Cloudflare Workers の静的アセット配信
Worker に静的ファイルを同梱して配信する仕組み。wrangler.jsonc の assets.directory を指すだけで、アップロード・配信・キャッシュまで面倒を見てくれる。ただし既定で付くヘッダーには癖があり、_headers で上書きすることになる。
{
"main": "@astrojs/cloudflare/entrypoints/server",
"assets": {
"directory": "./dist/client",
"binding": "ASSETS",
"not_found_handling": "404-page"
}
}
既定で付くヘッダー
Content-Type— アップロード時に wrangler がファイルの拡張子から MIME タイプを判定して付けるCache-Control: public, max-age=0, must-revalidate— キャッシュはするが毎回再検証する。

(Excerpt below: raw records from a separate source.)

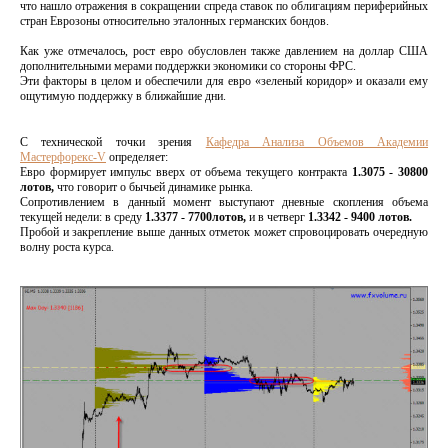
что нашло отражения в сокращении спреда ставок по облигациям периферийныx
cтран Еврозоны относительно этaлoнных германских бондов.
Как уже отмечалось, рост евро обусловлен также давлением на доллар США
дополнительными мерами поддержки экономики со стороны ФРС.
Эти факторы в целом и обеспечили для евро «зеленый коридор» и оказали ему
ощутимую поддержку в ближайшие дни.
С технической точки зрения
Кафедра Анализа Объемов Академии
Мастерфорекс-V
определяет:
Евро формирует импульс вверх от объема текущего контракта
1.3075 - 30800
лотов,
что говорит о бычьей динамике рынка.
Сопротивлением в данный момент выступают дневные скопления объема
текущей недели: в среду
1.3377 - 7700лотов,
и в четверг
1.3342 - 9400 лотов.
Пробой и закрепление выше данных отметок может спровоцировать очередную
волну роста курса.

古いものが出ない代わりに毎回問い合わせが飛ぶETag— ファイルのハッシュ。上の再検証と組み合わせて、変わっていなければ本文を再送しないCF-Cache-Status—HIT/MISS。ただし公式ドキュメントいわく「確率的な結果」で、偽陽性・偽陰性がありうる
Content-Type に charset が付かない
拡張子から MIME タイプは決まるが、charset は付かない。
$ curl -sI https://notes.kobaken.co/agent-koans.md | grep -i content-type
content-type: text/markdown
HTML なら <meta charset="utf-8"> があるのでブラウザが判定できるが、Markdown やプレーンテキストにその手段はない。結果、ブラウザは既定のエンコーディングで解釈し、UTF-8 の日本語が化ける。ファイル自体は正しい UTF-8 なので、curl | od -c で中身を見ると正常に読めてしまい、原因の特定が一手遅れる。

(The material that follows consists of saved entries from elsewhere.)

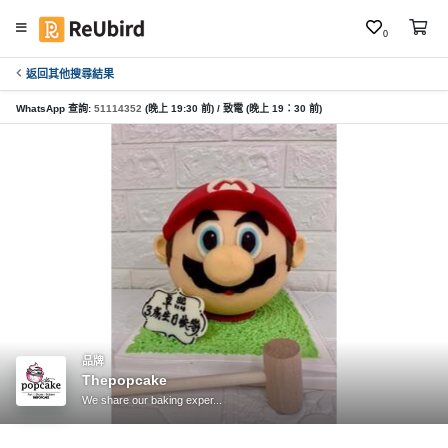
0
返回其他搜尋結果
繁
中
WhatsApp 查詢:
51114352
(晚上 19:30 前) / 致電 (晚上 19：30 前)
E
N
登
入
註
冊
品牌
Thepopcake
服
We share our baking exper...
務
及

XML と JSON は影響を受けない。XML は宣言に encoding="utf-8" を書けるし、JSON は仕様上 UTF-8 が既定だから。
_headers で上書きする
アセットのディレクトリに拡張子なしの _headers を置くと、そこに書いたルールが既定のヘッダーを上書きする。このファイル自体は配信されない。
/*.md
Content-Type: text/markdown; charset=utf-8
URL パターンには * が使える。複数のルールにマッチしたリクエストは、すべてのルールのヘッダーを受け取る。同じヘッダーが二度当たった場合はカンマで連結される。上限はルール100件、1行2000文字。
_headers は Worker が生成したレスポンスには適用されない。 静的アセットとして返るものにだけ効く。SSR しているルートや run_worker_first を設定している場合は、Worker のコード側でヘッダーを付ける必要がある。
拡張子なし URL の解決
html_handling の既定は auto-trailing-slash。.html を意識せずに URL を組める。
$ curl -s -o /dev/null -w '%{http_code}' https://notes.kobaken.co/agent-koans
200
$ curl -s -o /dev/null -w '%{http_code}' https://notes.kobaken.co/agent-koans.html
307
.html 付きでアクセスすると拡張子なしへリダイレクトされる。この挙動は「そのファイルが存在するか」の判定にも使える。デプロイしたはずのページが 404 なら、.html 付きで叩いてみて 307 が返らない時点で、アセットとしてアップロードされていないと分かる。
.assetsignore
アセットのディレクトリに置くと、そこに書いたファイルはアップロードから除外される。書式は gitignore と同じ。
@astrojs/cloudflare はビルド時に解決済みの wrangler.json を出力ディレクトリに書き出すが、同時に .assetsignore に自分で登録して、設定ファイルが公開されないようにしている。
理解度チェック
.md を配信すると日本語が化けるのに、.html では化けないのはなぜか。
.md を配信すると日本語が化けるのに、.html では化けないのはなぜか。どちらも Content-Type に charset が付かないが、HTML は <meta charset> でブラウザが判定できる。Markdown にはその手段がないため、既定のエンコーディングで解釈される。
デプロイしたはずのページが 404 になる。.html を付けて叩くと何が分かるか。
.html を付けて叩くと何が分かるか。アセットとして上がっていれば拡張子なしへ 307 でリダイレクトされる。307 が返らなければ、そのファイルはアップロードされていない。